Task item |
Without including any images, repeat the data exactly.

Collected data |
[Start of section]

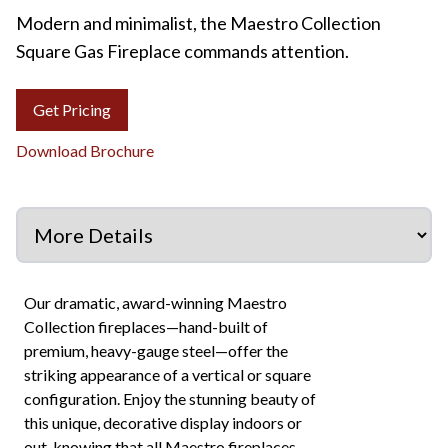
Modern and minimalist, the Maestro Collection
Square Gas Fireplace commands attention.
Get Pricing
Download Brochure
Our dramatic, award-winning Maestro
Collection fireplaces—hand-built of
premium, heavy-gauge steel—offer the
striking appearance of a vertical or square
configuration. Enjoy the stunning beauty of
this unique, decorative display indoors or
out, knowing that all Maestro fireplaces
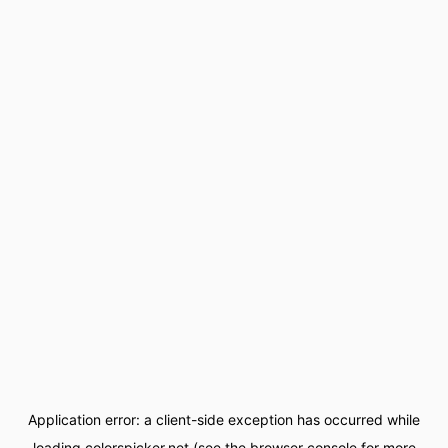
Application error: a
client
-side exception has occurred while
loading
colorspicker.net
(see the
browser console
for more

[End of section]

Answer section |
Modern and minimalist, the Maestro Collection
Square Gas Fireplace commands attention.
Get Pricing
Download Brochure
Our dramatic, award-winning Maestro
Collection fireplaces—hand-built of
premium, heavy-gauge steel—offer the
striking appearance of a vertical or square
configuration. Enjoy the stunning beauty of
this unique, decorative display indoors or
out, knowing that all Maestro fireplaces
Application error: a
client
-side exception has occurred while
loading
colorspicker.net
(see the
browser console
for more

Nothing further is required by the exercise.